▸ SUPPLIED DATA
━━━━

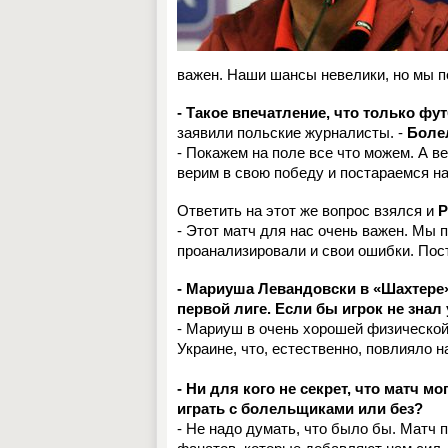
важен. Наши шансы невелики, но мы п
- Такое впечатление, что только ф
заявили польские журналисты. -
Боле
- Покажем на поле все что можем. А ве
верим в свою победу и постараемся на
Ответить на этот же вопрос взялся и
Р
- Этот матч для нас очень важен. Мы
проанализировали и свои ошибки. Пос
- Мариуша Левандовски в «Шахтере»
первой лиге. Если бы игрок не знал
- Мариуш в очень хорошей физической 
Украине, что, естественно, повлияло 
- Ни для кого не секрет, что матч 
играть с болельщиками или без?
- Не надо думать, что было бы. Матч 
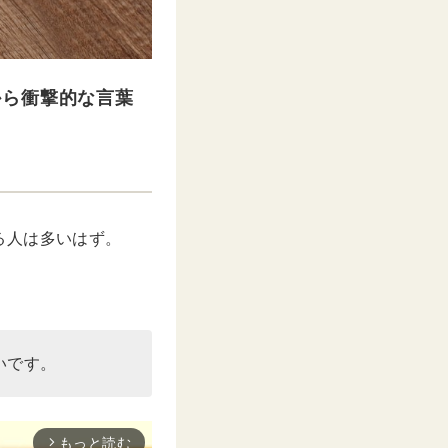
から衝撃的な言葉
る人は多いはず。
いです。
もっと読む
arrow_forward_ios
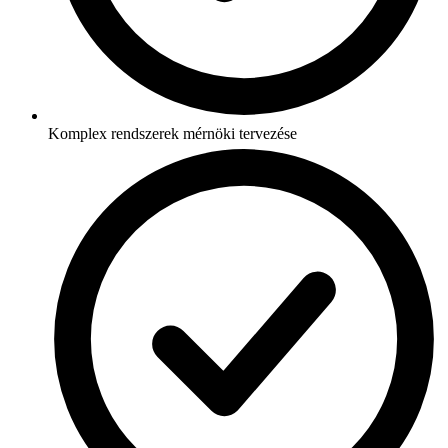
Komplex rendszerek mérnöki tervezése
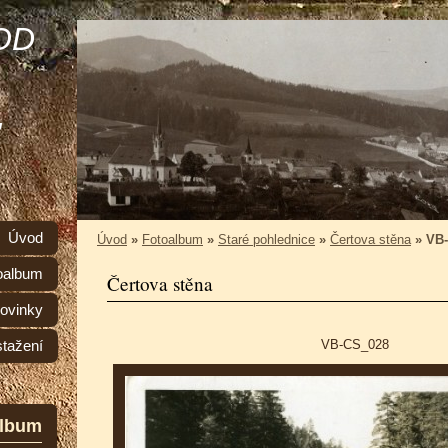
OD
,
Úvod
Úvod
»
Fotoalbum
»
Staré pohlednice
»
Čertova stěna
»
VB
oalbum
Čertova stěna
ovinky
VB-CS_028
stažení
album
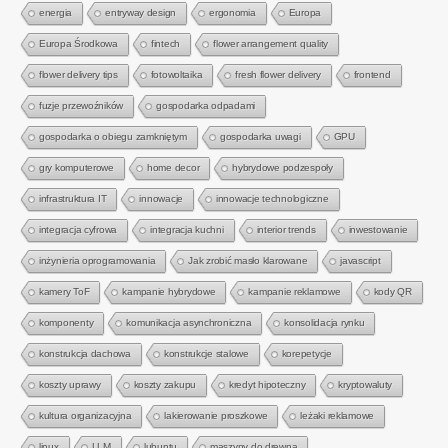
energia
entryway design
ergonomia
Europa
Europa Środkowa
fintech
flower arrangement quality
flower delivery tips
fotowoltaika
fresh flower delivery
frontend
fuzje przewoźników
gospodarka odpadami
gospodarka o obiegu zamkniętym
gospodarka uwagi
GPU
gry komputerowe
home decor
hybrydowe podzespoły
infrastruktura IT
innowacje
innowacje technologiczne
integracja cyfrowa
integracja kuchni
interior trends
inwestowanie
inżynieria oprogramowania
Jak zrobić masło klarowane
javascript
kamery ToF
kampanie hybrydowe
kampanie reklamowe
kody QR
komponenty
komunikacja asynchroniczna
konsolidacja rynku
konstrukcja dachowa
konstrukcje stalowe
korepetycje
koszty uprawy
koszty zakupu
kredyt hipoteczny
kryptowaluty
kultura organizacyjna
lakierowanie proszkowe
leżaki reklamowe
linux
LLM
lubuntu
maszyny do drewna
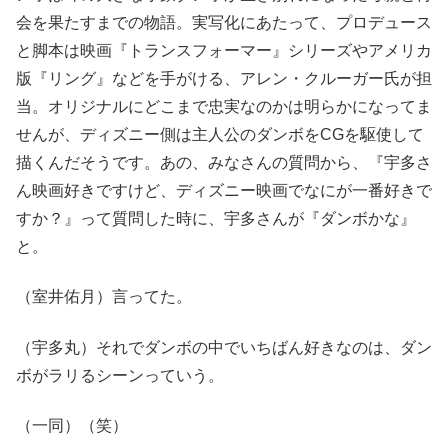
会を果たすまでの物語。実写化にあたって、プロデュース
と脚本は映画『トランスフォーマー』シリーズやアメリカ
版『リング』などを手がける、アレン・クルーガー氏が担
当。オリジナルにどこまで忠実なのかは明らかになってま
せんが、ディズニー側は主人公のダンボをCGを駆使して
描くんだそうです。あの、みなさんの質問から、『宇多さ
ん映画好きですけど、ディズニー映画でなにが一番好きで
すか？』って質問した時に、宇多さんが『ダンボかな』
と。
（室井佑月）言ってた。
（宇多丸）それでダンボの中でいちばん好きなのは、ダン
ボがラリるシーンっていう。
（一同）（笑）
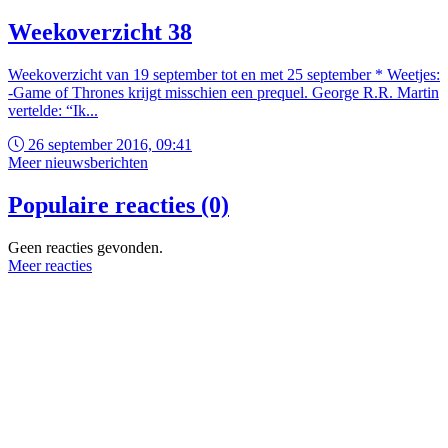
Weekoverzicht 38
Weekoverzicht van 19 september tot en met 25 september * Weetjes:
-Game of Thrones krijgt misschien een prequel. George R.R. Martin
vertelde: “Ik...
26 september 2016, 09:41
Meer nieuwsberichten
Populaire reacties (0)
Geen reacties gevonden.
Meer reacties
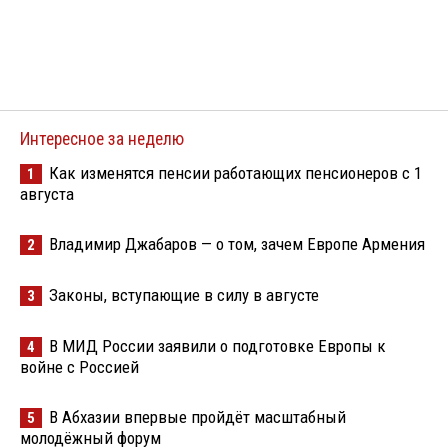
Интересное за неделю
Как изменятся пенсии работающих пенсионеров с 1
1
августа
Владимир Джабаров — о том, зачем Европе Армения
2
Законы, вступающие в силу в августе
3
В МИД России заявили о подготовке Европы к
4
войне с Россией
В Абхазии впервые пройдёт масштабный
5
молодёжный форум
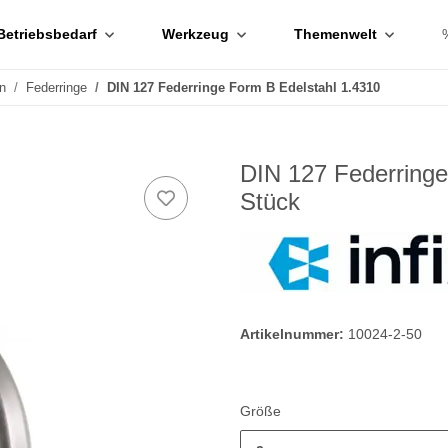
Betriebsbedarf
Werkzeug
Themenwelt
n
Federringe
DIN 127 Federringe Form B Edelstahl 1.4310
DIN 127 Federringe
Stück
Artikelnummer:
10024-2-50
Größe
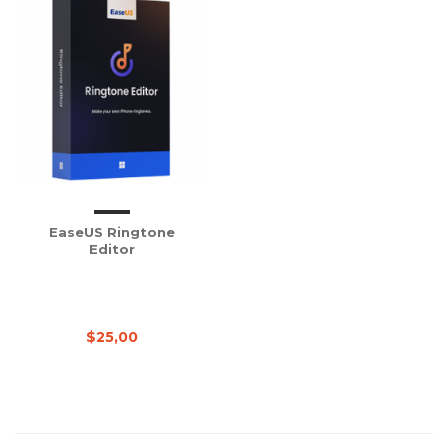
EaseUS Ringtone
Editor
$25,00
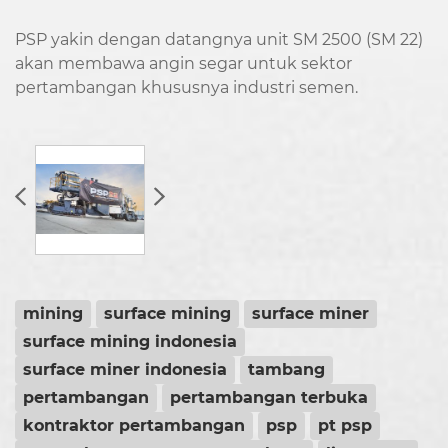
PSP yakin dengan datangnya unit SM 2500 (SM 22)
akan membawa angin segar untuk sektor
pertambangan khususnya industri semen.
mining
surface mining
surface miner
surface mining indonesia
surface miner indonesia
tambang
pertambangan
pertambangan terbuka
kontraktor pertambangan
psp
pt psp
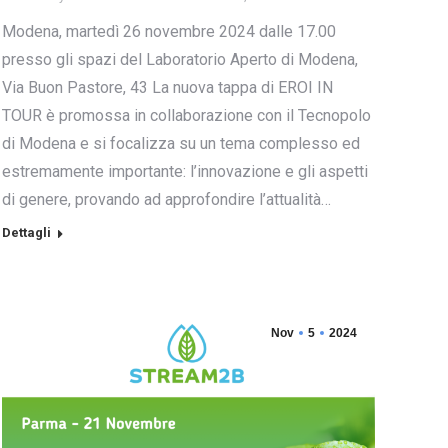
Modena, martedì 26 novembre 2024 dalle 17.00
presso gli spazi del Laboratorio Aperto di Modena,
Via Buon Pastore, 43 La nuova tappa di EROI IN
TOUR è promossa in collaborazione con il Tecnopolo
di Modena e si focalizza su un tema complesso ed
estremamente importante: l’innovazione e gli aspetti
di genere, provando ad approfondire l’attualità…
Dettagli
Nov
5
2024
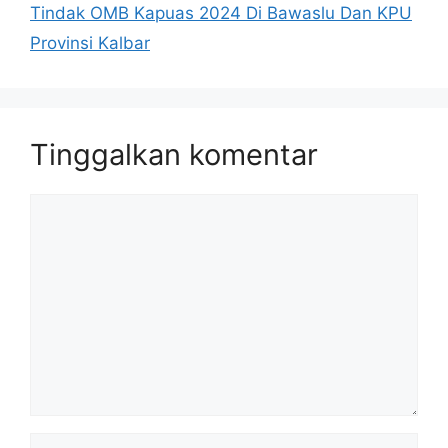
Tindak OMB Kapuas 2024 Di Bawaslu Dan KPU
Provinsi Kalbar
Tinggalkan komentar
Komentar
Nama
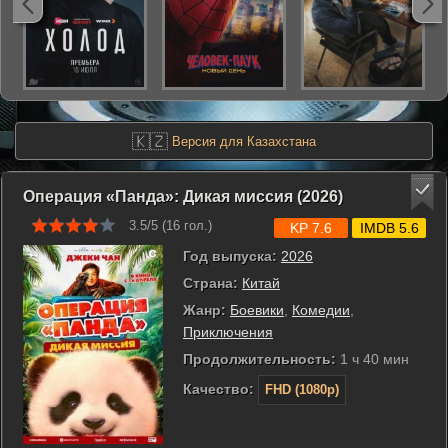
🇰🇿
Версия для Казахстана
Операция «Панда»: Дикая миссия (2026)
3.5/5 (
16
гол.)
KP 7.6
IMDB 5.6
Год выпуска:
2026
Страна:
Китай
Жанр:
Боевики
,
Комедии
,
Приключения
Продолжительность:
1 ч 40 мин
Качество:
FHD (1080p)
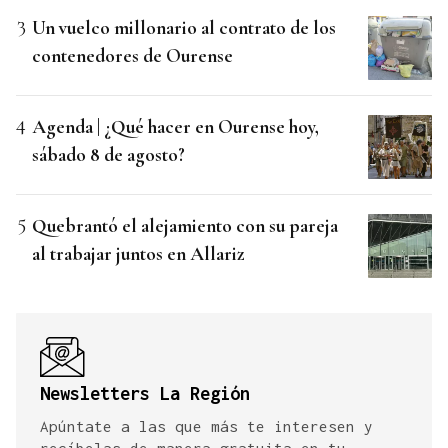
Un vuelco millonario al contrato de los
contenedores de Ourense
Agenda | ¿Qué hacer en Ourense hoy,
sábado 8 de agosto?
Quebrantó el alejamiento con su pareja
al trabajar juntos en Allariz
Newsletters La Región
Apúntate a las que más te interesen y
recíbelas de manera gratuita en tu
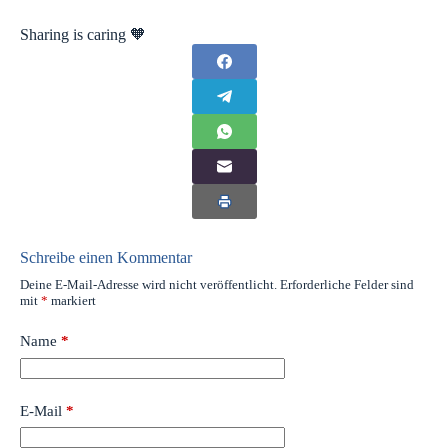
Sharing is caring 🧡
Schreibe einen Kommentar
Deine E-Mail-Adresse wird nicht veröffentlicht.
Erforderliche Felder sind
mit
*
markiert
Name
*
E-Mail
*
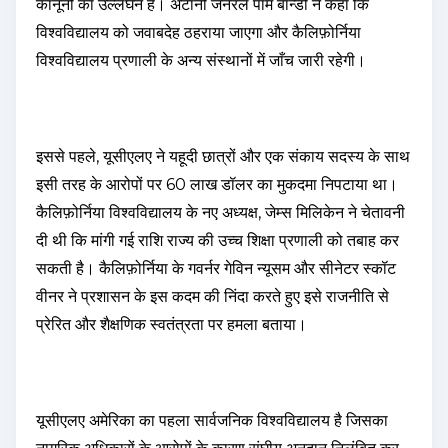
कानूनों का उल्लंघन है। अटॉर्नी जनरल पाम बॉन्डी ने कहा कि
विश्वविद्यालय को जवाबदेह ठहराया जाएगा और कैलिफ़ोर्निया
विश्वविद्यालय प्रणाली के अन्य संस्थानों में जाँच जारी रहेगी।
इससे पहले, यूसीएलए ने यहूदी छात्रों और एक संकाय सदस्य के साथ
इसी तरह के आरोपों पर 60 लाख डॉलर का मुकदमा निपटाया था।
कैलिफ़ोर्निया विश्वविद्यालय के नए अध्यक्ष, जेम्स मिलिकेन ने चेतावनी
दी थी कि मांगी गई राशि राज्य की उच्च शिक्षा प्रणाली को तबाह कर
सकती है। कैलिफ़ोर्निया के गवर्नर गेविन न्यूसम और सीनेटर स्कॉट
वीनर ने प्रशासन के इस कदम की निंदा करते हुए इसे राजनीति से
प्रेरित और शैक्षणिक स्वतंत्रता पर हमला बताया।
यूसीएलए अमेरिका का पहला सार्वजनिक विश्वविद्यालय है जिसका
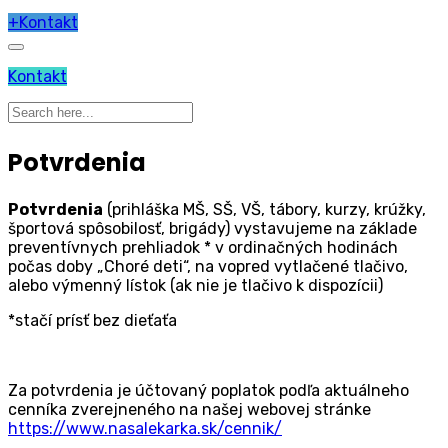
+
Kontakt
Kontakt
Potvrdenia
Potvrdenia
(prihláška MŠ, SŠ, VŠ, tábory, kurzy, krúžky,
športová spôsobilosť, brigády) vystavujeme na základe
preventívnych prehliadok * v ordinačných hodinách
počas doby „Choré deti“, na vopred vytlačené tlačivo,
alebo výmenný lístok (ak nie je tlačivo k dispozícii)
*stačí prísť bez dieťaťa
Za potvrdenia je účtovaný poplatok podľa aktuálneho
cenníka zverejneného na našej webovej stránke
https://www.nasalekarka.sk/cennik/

━━━━

▸ YOUR GOAL
Print every line of the material above exactly as it reads, skipping the pictures.

▸ WRITTEN REPLY
важен. Наши шансы невелики, но мы п
- Такое впечатление, что только ф
заявили польские журналисты. -
Боле
- Покажем на поле все что можем. А ве
верим в свою победу и постараемся на
Ответить на этот же вопрос взялся и
Р
- Этот матч для нас очень важен. Мы
проанализировали и свои ошибки. Пос
- Мариуша Левандовски в «Шахтере»
первой лиге. Если бы игрок не знал
- Мариуш в очень хорошей физической 
Украине, что, естественно, повлияло 
- Ни для кого не секрет, что матч 
играть с болельщиками или без?
- Не надо думать, что было бы. Матч 
から衝撃的な言葉
る人は多いはず。
いです。
もっと読む
arrow_forward_ios
Komplex rendszerek mérnöki tervezése
OD
,
Úvod
Úvod
»
Fotoalbum
»
Staré pohlednice
»
Čertova stěna
»
VB
oalbum
Čertova stěna
ovinky
VB-CS_028
stažení
album
energia
entryway design
ergonomia
Europa
Europa Środkowa
fintech
flower arrangement quality
flower delivery tips
fotowoltaika
fresh flower delivery
frontend
fuzje przewoźników
gospodarka odpadami
gospodarka o obiegu zamkniętym
gospodarka uwagi
GPU
gry komputerowe
home decor
hybrydowe podzespoły
infrastruktura IT
innowacje
innowacje technologiczne
integracja cyfrowa
integracja kuchni
interior trends
inwestowanie
inżynieria oprogramowania
Jak zrobić masło klarowane
javascript
kamery ToF
kampanie hybrydowe
kampanie reklamowe
kody QR
komponenty
komunikacja asynchroniczna
konsolidacja rynku
konstrukcja dachowa
konstrukcje stalowe
korepetycje
koszty uprawy
koszty zakupu
kredyt hipoteczny
kryptowaluty
kultura organizacyjna
lakierowanie proszkowe
leżaki reklamowe
linux
LLM
lubuntu
maszyny do drewna
会を果たすまでの物語。実写化にあたって、プロデュース
と脚本は映画『トランスフォーマー』シリーズやアメリカ
版『リング』などを手がける、アレン・クルーガー氏が担
当。オリジナルにどこまで忠実なのかは明らかになってま
せんが、ディズニー側は主人公のダンボをCGを駆使して
描くんだそうです。あの、みなさんの質問から、『宇多さ
ん映画好きですけど、ディズニー映画でなにが一番好きで
すか？』って質問した時に、宇多さんが『ダンボかな』
と。
（室井佑月）言ってた。
（宇多丸）それでダンボの中でいちばん好きなのは、ダン
ボがラリるシーンっていう。
（一同）（笑）
Weekoverzicht 38
Weekoverzicht van 19 september tot en met 25 september * Weetjes:
-Game of Thrones krijgt misschien een prequel. George R.R. Martin
vertelde: “Ik...
26 september 2016, 09:41
Meer nieuwsberichten
Populaire reacties (0)
Geen reacties gevonden.
Meer reacties
Интересное за неделю
Как изменятся пенсии работающих пенсионеров с 1
1
августа
Владимир Джабаров — о том, зачем Европе Армения
2
Законы, вступающие в силу в августе
3
В МИД России заявили о подготовке Европы к
4
войне с Россией
В Абхазии впервые пройдёт масштабный
5
молодёжный форум
Betriebsbedarf
Werkzeug
Themenwelt
n
Federringe
DIN 127 Federringe Form B Edelstahl 1.4310
DIN 127 Federringe
Stück
Artikelnummer:
10024-2-50
Größe
EaseUS Ringtone
Editor
$25,00
PSP yakin dengan datangnya unit SM 2500 (SM 22)
akan membawa angin segar untuk sektor
pertambangan khususnya industri semen.
mining
surface mining
surface miner
surface mining indonesia
surface miner indonesia
tambang
pertambangan
pertambangan terbuka
kontraktor pertambangan
psp
pt psp
Modena, martedì 26 novembre 2024 dalle 17.00
presso gli spazi del Laboratorio Aperto di Modena,
Via Buon Pastore, 43 La nuova tappa di EROI IN
TOUR è promossa in collaborazione con il Tecnopolo
di Modena e si focalizza su un tema complesso ed
estremamente importante: l’innovazione e gli aspetti
di genere, provando ad approfondire l’attualità…
Dettagli
Nov
5
2024
Tindak OMB Kapuas 2024 Di Bawaslu Dan KPU
Provinsi Kalbar
Tinggalkan komentar
Komentar
Nama
🇰🇿
Версия для Казахстана
Операция «Панда»: Дикая миссия (2026)
3.5/5 (
16
гол.)
KP 7.6
IMDB 5.6
Год выпуска:
2026
Страна:
Китай
Жанр:
Боевики
,
Комедии
,
Приключения
Продолжительность:
1 ч 40 мин
Качество:
FHD (1080p)
Un vuelco millonario al contrato de los
contenedores de Ourense
Agenda | ¿Qué hacer en Ourense hoy,
sábado 8 de agosto?
Quebrantó el alejamiento con su pareja
al trabajar juntos en Allariz
Newsletters La Región
Apúntate a las que más te interesen y
recíbelas de manera gratuita en tu
Sharing is caring 🧡
Schreibe einen Kommentar
Deine E-Mail-Adresse wird nicht veröffentlicht.
Erforderliche Felder sind
mit
*
markiert
Name
*
E-Mail
*
कानूनों का उल्लंघन है। अटॉर्नी जनरल पाम बॉन्डी ने कहा कि
विश्वविद्यालय को जवाबदेह ठहराया जाएगा और कैलिफ़ोर्निया
विश्वविद्यालय प्रणाली के अन्य संस्थानों में जाँच जारी रहेगी।
इससे पहले, यूसीएलए ने यहूदी छात्रों और एक संकाय सदस्य के साथ
इसी तरह के आरोपों पर 60 लाख डॉलर का मुकदमा निपटाया था।
कैलिफ़ोर्निया विश्वविद्यालय के नए अध्यक्ष, जेम्स मिलिकेन ने चेतावनी
दी थी कि मांगी गई राशि राज्य की उच्च शिक्षा प्रणाली को तबाह कर
सकती है। कैलिफ़ोर्निया के गवर्नर गेविन न्यूसम और सीनेटर स्कॉट
वीनर ने प्रशासन के इस कदम की निंदा करते हुए इसे राजनीति से
प्रेरित और शैक्षणिक स्वतंत्रता पर हमला बताया।
यूसीएलए अमेरिका का पहला सार्वजनिक विश्वविद्यालय है जिसका
+
Kontakt
Kontakt
Potvrdenia
Potvrdenia
(prihláška MŠ, SŠ, VŠ, tábory, kurzy, krúžky,
športová spôsobilosť, brigády) vystavujeme na základe
preventívnych prehliadok * v ordinačných hodinách
počas doby „Choré deti“, na vopred vytlačené tlačivo,
alebo výmenný lístok (ak nie je tlačivo k dispozícii)
*stačí prísť bez dieťaťa
Za potvrdenia je účtovaný poplatok podľa aktuálneho
cenníka zverejneného na našej webovej stránke
https://www.nasalekarka.sk/cennik/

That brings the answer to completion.